Oggi alle 14:30 suona l’adunata a Casteldebole: il Bologna si raduna nel proprio fortino con l’obbligo imperativo di ritrovare sé stesso. Il resoconto del girone di ritorno è impietoso: quattro sconfitte su cinque partite giocate dopo Natale, con il solo punticino raccolto al Dall’Ara contro l’Empoli che emana meno luce di una candela in una notte di pioggia. Basandosi su quello che ha detto il campo nelle ultime settimane, le probabilità che da questa fiammella possa scoppiare un incendio paiono davvero esigue. Ma il condottiero del gruppo è chiamato a proteggere con le mani la debole lingua di fuoco, a costo di bruciarsi, e a tentare di alimentarla ad ogni costo. Il problema è con cosa.
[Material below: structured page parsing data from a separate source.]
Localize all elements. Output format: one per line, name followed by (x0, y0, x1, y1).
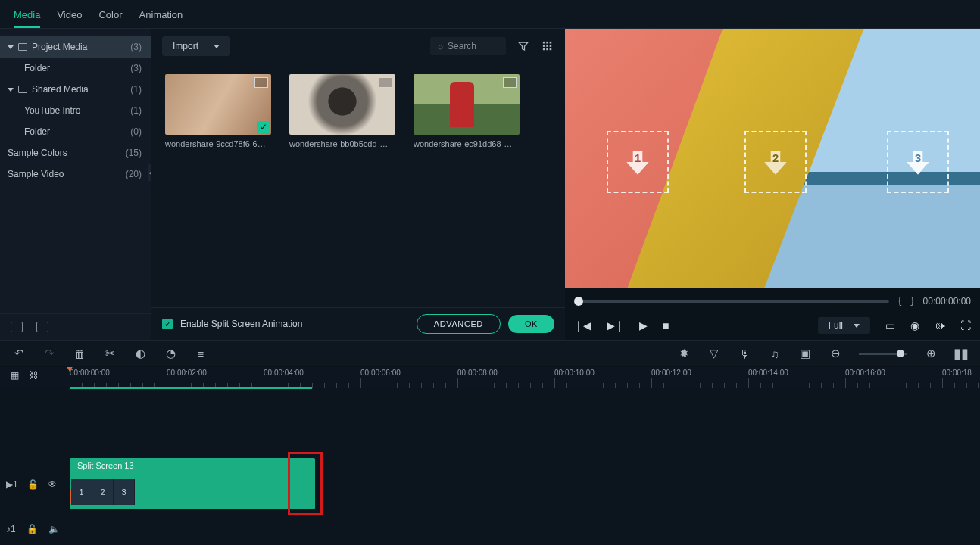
mark-in-icon[interactable]: { (897, 296, 902, 307)
track-manager-icon[interactable]: ▦ (11, 370, 19, 381)
highlight-annotation (288, 452, 323, 515)
tree-sample-colors[interactable]: Sample Colors (15) (0, 142, 151, 164)
settings-icon[interactable]: ≡ (194, 347, 208, 360)
folder-icon (18, 86, 27, 93)
tree-folder-2[interactable]: Folder (0) (0, 121, 151, 142)
audio-track-icon[interactable]: ♪1 (6, 524, 16, 534)
render-icon[interactable]: ✹ (677, 347, 691, 360)
drop-zone-3[interactable]: 3 (887, 131, 949, 193)
preview-canvas[interactable]: 1 2 3 (565, 29, 980, 288)
zoom-slider[interactable] (859, 353, 907, 355)
fullscreen-icon[interactable]: ⛶ (960, 319, 971, 332)
lock-icon[interactable]: 🔓 (27, 524, 38, 534)
mic-icon[interactable]: 🎙 (738, 347, 751, 360)
prev-frame-icon[interactable]: ❘◀ (574, 319, 591, 332)
visibility-icon[interactable]: 👁 (48, 479, 57, 490)
quality-label: Full (829, 320, 843, 331)
drop-zone-2[interactable]: 2 (744, 131, 807, 193)
media-thumb[interactable]: ✓ wondershare-9ccd78f6-6… (165, 74, 271, 148)
stop-icon[interactable]: ■ (663, 319, 669, 332)
step-back-icon[interactable]: ▶❘ (607, 319, 624, 332)
svg-text:1: 1 (635, 152, 641, 164)
media-thumb[interactable]: wondershare-bb0b5cdd-… (289, 74, 395, 148)
grid-view-icon[interactable] (541, 39, 554, 53)
ruler-mark: 00:00:02:00 (167, 369, 207, 377)
tab-media[interactable]: Media (14, 6, 40, 28)
filter-icon[interactable] (517, 39, 530, 53)
video-track-head: ▶1 🔓 👁 (0, 458, 70, 511)
ruler-mark: 00:00:06:00 (360, 369, 401, 377)
zoom-in-icon[interactable]: ⊕ (924, 347, 938, 360)
svg-rect-6 (543, 48, 545, 51)
tab-video[interactable]: Video (57, 6, 82, 28)
aspect-icon[interactable]: ▣ (798, 347, 812, 360)
mute-icon[interactable]: 🔈 (48, 524, 60, 534)
tree-count: (1) (130, 84, 142, 95)
display-icon[interactable]: ▭ (885, 319, 895, 332)
search-input[interactable]: ⌕ Search (430, 37, 506, 55)
tree-count: (20) (126, 169, 142, 179)
ruler-mark: 00:00:00:00 (70, 369, 110, 377)
tree-label: Folder (24, 63, 50, 73)
import-dropdown[interactable]: Import (162, 36, 230, 56)
drop-zone-1[interactable]: 1 (607, 131, 669, 193)
snapshot-icon[interactable]: ◉ (910, 319, 919, 332)
scrub-handle[interactable] (574, 297, 583, 306)
tree-folder-1[interactable]: Folder (3) (0, 58, 151, 79)
enable-split-checkbox[interactable]: ✓ (162, 319, 173, 329)
svg-rect-8 (550, 48, 552, 51)
clip-title: Split Screen 13 (77, 461, 134, 470)
tree-youtube-intro[interactable]: YouTube Intro (1) (0, 100, 151, 121)
lock-icon[interactable]: 🔓 (27, 479, 39, 490)
volume-icon[interactable]: 🕪 (935, 319, 945, 332)
ruler-mark: 00:00:10:00 (554, 369, 595, 377)
new-folder-icon[interactable] (11, 322, 23, 332)
thumb-label: wondershare-bb0b5cdd-… (289, 139, 395, 148)
audio-mix-icon[interactable]: ♫ (768, 347, 782, 360)
marker-icon[interactable]: ▽ (707, 347, 721, 360)
split-slot-1[interactable]: 1 (71, 479, 92, 505)
tree-count: (3) (130, 63, 142, 73)
split-slot-2[interactable]: 2 (92, 479, 114, 505)
time-ruler[interactable]: ▦ ⛓ 00:00:00:0000:00:02:0000:00:04:0000:… (0, 367, 980, 388)
clip-type-icon (503, 77, 517, 88)
advanced-button[interactable]: ADVANCED (417, 314, 501, 334)
ruler-mark: 00:00:18 (942, 369, 972, 377)
mark-out-icon[interactable]: } (910, 296, 915, 307)
tab-color[interactable]: Color (98, 6, 122, 28)
play-icon[interactable]: ▶ (639, 319, 648, 332)
tab-animation[interactable]: Animation (139, 6, 183, 28)
tree-shared-media[interactable]: Shared Media (1) (0, 79, 151, 100)
thumb-label: wondershare-9ccd78f6-6… (165, 139, 271, 148)
tree-project-media[interactable]: Project Media (3) (0, 36, 151, 58)
ruler-mark: 00:00:08:00 (457, 369, 498, 377)
tree-label: YouTube Intro (24, 105, 81, 116)
zoom-handle[interactable] (897, 350, 904, 357)
crop-icon[interactable]: ◐ (133, 347, 147, 360)
media-tree-panel: Project Media (3) Folder (3) Shared Medi… (0, 29, 151, 340)
delete-icon[interactable]: 🗑 (73, 347, 86, 360)
undo-icon[interactable]: ↶ (12, 347, 26, 360)
quality-dropdown[interactable]: Full (818, 317, 870, 334)
link-icon[interactable]: ⛓ (30, 370, 39, 381)
timeline-clip[interactable]: Split Screen 13 1 2 3 (70, 458, 315, 509)
media-thumb[interactable]: wondershare-ec91dd68-… (414, 74, 520, 148)
cut-icon[interactable]: ✂ (103, 347, 117, 360)
chevron-down-icon (214, 45, 220, 48)
split-slot-3[interactable]: 3 (114, 479, 135, 505)
fit-icon[interactable]: ▮▮ (954, 347, 968, 360)
folder-icon[interactable] (36, 322, 48, 332)
search-icon: ⌕ (438, 41, 443, 51)
tree-label: Sample Colors (8, 148, 67, 158)
scrub-bar[interactable] (574, 300, 889, 303)
redo-icon[interactable]: ↷ (42, 347, 56, 360)
speed-icon[interactable]: ◔ (164, 347, 177, 360)
zoom-out-icon[interactable]: ⊖ (829, 347, 842, 360)
tree-label: Sample Video (8, 169, 64, 179)
tree-count: (0) (130, 126, 142, 137)
tree-count: (15) (126, 148, 142, 158)
ok-button[interactable]: OK (508, 315, 554, 333)
tree-sample-video[interactable]: Sample Video (20) (0, 164, 151, 185)
video-track-icon[interactable]: ▶1 (6, 479, 18, 490)
tree-label: Folder (24, 126, 50, 137)
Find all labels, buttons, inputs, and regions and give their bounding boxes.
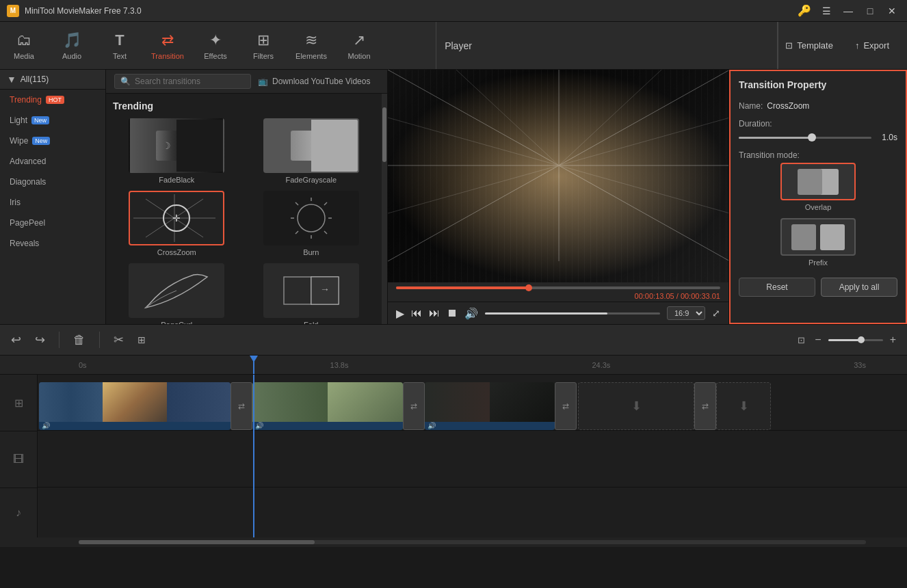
undo-button[interactable]: ↩ xyxy=(8,330,24,350)
close-button[interactable]: ✕ xyxy=(884,3,900,19)
mode-overlap[interactable]: Overlap xyxy=(739,163,897,211)
zoom-out-button[interactable]: − xyxy=(812,331,824,349)
clip1-frame1 xyxy=(39,382,103,422)
timeline-labels: ⊞ 🎞 ♪ xyxy=(0,375,38,537)
crosszoom-thumb[interactable]: ✛ xyxy=(129,191,224,245)
duration-track[interactable] xyxy=(739,137,871,139)
sidebar-item-trending[interactable]: Trending HOT xyxy=(0,90,105,110)
transition-marker-2[interactable]: ⇄ xyxy=(403,382,425,430)
empty-slot-2[interactable]: ⬇ xyxy=(716,382,771,430)
tool-media[interactable]: 🗂 Media xyxy=(0,22,48,70)
tool-transition[interactable]: ⇄ Transition xyxy=(144,22,192,70)
empty-slot-2-icon: ⬇ xyxy=(739,399,749,414)
sidebar-item-pagepeel[interactable]: PagePeel xyxy=(0,213,105,233)
timeline-scrollbar[interactable] xyxy=(0,537,907,547)
minimize-button[interactable]: — xyxy=(840,3,856,19)
prev-button[interactable]: ⏮ xyxy=(411,307,422,319)
template-button[interactable]: ⊡ Template xyxy=(778,36,840,55)
transition-burn[interactable]: Burn xyxy=(248,191,376,256)
maximize-button[interactable]: □ xyxy=(862,3,878,19)
pagecurl-visual xyxy=(130,265,223,317)
video-clip-2[interactable]: 🔊 xyxy=(252,382,403,430)
pagecurl-thumb[interactable] xyxy=(129,263,224,318)
fadegray-thumb[interactable] xyxy=(263,118,359,173)
trending-badge: HOT xyxy=(46,96,64,104)
volume-button[interactable]: 🔊 xyxy=(464,307,478,320)
next-button[interactable]: ⏭ xyxy=(429,307,440,319)
burn-thumb[interactable] xyxy=(263,191,359,245)
property-panel-title: Transition Property xyxy=(739,79,897,90)
fadeblack-thumb[interactable]: ☽ xyxy=(129,118,224,173)
sidebar-item-advanced[interactable]: Advanced xyxy=(0,151,105,172)
tool-audio[interactable]: 🎵 Audio xyxy=(48,22,96,70)
tool-motion[interactable]: ↗ Motion xyxy=(335,22,383,70)
player-progress[interactable] xyxy=(388,282,728,291)
transition-fold[interactable]: → Fold xyxy=(248,263,376,324)
hscroll-thumb[interactable] xyxy=(79,540,315,544)
mode-prefix[interactable]: Prefix xyxy=(739,218,897,267)
zoom-track[interactable] xyxy=(828,339,883,341)
sidebar-item-diagonals[interactable]: Diagonals xyxy=(0,172,105,192)
tool-filters[interactable]: ⊞ Filters xyxy=(239,22,287,70)
search-input[interactable] xyxy=(135,77,245,86)
menu-button[interactable]: ☰ xyxy=(818,3,834,19)
sidebar-item-reveals[interactable]: Reveals xyxy=(0,233,105,254)
export-icon: ↑ xyxy=(855,40,860,51)
tool-elements[interactable]: ≋ Elements xyxy=(287,22,335,70)
video-clip-1[interactable]: 🔊 xyxy=(39,382,231,430)
progress-dot[interactable] xyxy=(525,284,532,291)
transition-crosszoom[interactable]: ✛ CrossZoom xyxy=(113,191,241,256)
reset-button[interactable]: Reset xyxy=(739,278,815,297)
prefix-thumb[interactable] xyxy=(780,218,856,256)
transition-marker-4[interactable]: ⇄ xyxy=(694,382,716,430)
transition-fadeblack[interactable]: ☽ FadeBlack xyxy=(113,118,241,184)
export-button[interactable]: ↑ Export xyxy=(848,36,896,55)
zoom-dot[interactable] xyxy=(858,336,865,343)
progress-bar[interactable] xyxy=(396,286,720,289)
duration-slider[interactable]: 1.0s xyxy=(739,133,897,142)
key-button[interactable]: 🔑 xyxy=(796,3,813,19)
transition-pagecurl[interactable]: PageCurl xyxy=(113,263,241,324)
ruler-mark-2: 24.3s xyxy=(592,361,610,369)
crosszoom-rays-svg xyxy=(130,192,219,244)
zoom-lines-svg xyxy=(388,70,728,282)
sidebar-item-iris[interactable]: Iris xyxy=(0,192,105,213)
main-toolbar: 🗂 Media 🎵 Audio T Text ⇄ Transition ✦ Ef… xyxy=(0,22,907,70)
video-clip-3[interactable]: 🔊 xyxy=(425,382,555,430)
empty-slot-1[interactable]: ⬇ xyxy=(578,382,694,430)
zoom-in-button[interactable]: + xyxy=(887,331,899,349)
svg-line-16 xyxy=(295,231,298,234)
hscroll-track[interactable] xyxy=(79,540,866,544)
prefix-right-box xyxy=(820,224,845,250)
all-transitions-header[interactable]: ▼ All(115) xyxy=(0,70,105,90)
sidebar-item-light[interactable]: Light New xyxy=(0,110,105,131)
delete-button[interactable]: 🗑 xyxy=(70,330,88,350)
search-box[interactable]: 🔍 xyxy=(114,74,251,89)
download-youtube-btn[interactable]: 📺 Download YouTube Videos xyxy=(258,77,370,86)
crop-button[interactable]: ⊞ xyxy=(135,332,148,348)
transition-marker-1[interactable]: ⇄ xyxy=(231,382,252,430)
transition-fadegray[interactable]: FadeGrayscale xyxy=(248,118,376,184)
tool-text[interactable]: T Text xyxy=(96,22,144,70)
fold-thumb[interactable]: → xyxy=(263,263,359,318)
zoom-fit-button[interactable]: ⊡ xyxy=(795,332,808,348)
volume-track[interactable] xyxy=(485,312,660,315)
property-actions: Reset Apply to all xyxy=(739,278,897,297)
overlap-thumb[interactable] xyxy=(780,163,856,200)
fullscreen-button[interactable]: ⤢ xyxy=(712,308,720,319)
transition-marker-4-icon: ⇄ xyxy=(702,401,709,411)
duration-dot[interactable] xyxy=(808,133,816,142)
transitions-scrollbar[interactable] xyxy=(382,94,387,324)
cut-button[interactable]: ✂ xyxy=(111,330,127,350)
play-button[interactable]: ▶ xyxy=(396,307,404,320)
apply-all-button[interactable]: Apply to all xyxy=(821,278,897,297)
scrollbar-thumb[interactable] xyxy=(382,107,386,162)
name-row: Name: CrossZoom xyxy=(739,101,897,111)
redo-button[interactable]: ↪ xyxy=(32,330,48,350)
tool-effects[interactable]: ✦ Effects xyxy=(192,22,239,70)
volume-slider[interactable] xyxy=(485,312,660,315)
sidebar-item-wipe[interactable]: Wipe New xyxy=(0,131,105,151)
transition-marker-3[interactable]: ⇄ xyxy=(555,382,577,430)
aspect-ratio-select[interactable]: 16:9 4:3 1:1 9:16 xyxy=(667,306,705,320)
stop-button[interactable]: ⏹ xyxy=(447,307,458,319)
Un simile filotto negativo non si può spiegare soltanto con un calo fisiologico di rendimento, dopo un girone d’andata da record. Non basta la strigliata, far volare gli stracci e attaccare i colpevoli al muro. I nodi sono venuti al pettine tutti insieme, e il dubbio che forse si siano sbagliate le valutazioni sul valore tecnico di diversi giocatori sta assumendo via via i contorni della certezza. Finché Sinisa ha potuto contare su tutti i titolari al massimo della condizione si è vista una squadra, con delle certezze tecniche ancor prima che tattiche. Appena alcuni giocatori sono venuti a mancare, o hanno mollato un istante, dietro di loro è apparso il baratro.

Il dato da prendere in considerazione è il numero di reti segante da calciatori entrati dalla panchina: soltanto quattro su ventinove complessivi. Ancora di più: tutti e quattro i gol si sono rivelati insignificanti sul punteggio finale. Il 6-1 di Theate con l’Inter, il 2-3 di Hickey contro la Fiorentina, il rigore di Orsolini a Torino e il timbro di Santander nel recupero del Mapei Stadium. Morale: se chi parte dall’inizio è bravo a indirizzare la partita sul binario giusto chi entra partecipa al divertimento, come l’amico ritardatario che si presenta alla festa con una bottiglia di mano quando tutti sono già allegri. Se invece c’è da cambiare marcia ad una partita complicata, serve ben altro.

La direzione che sta prendendo il calcio, ancora di più nell’era dei cinque cambi, è quella di superare la concezione degli undici titolari. Chi entra per uno specifico frammento di partita è chiamato ad incidere come chi è partito dall’inizio, se non di più. È finita l’epoca dei supplenti che salgono per risparmiare ai titolari un quarto d’ora, con l’unica pretesa di non combinare troppi danni. E non è soltanto pane per i denti dei ricchi. Diverse dirette concorrenti dei rossoblù possono contare su ben altro apporto da parte di chi subentra: l’Udinese ha raccolto 8 gol dalla panchina, il Toro 6 e il Sassuolo 5. E soprattutto reti significative.

Se poi gli stessi che quando entrano non riescono ad incidere sono chiamati a partite dall’inizio si rischia di passare dai 27 punti del girone d’andata alla fiammella da proteggere con le mani sotto alla pioggia. E in vista del posticipo di lunedì si preannunciano già vacche magre a centrocampo: Medel e Svanberg, squalificati, si aggiungono all’infortunato Dominguez nella lista degli indisponibili eccellenti. Mihajlovic è chiamato ad inventarsi in fretta un ombrello, prima che il temporale diventi tempesta, perché le mani sulla candela non bastano più.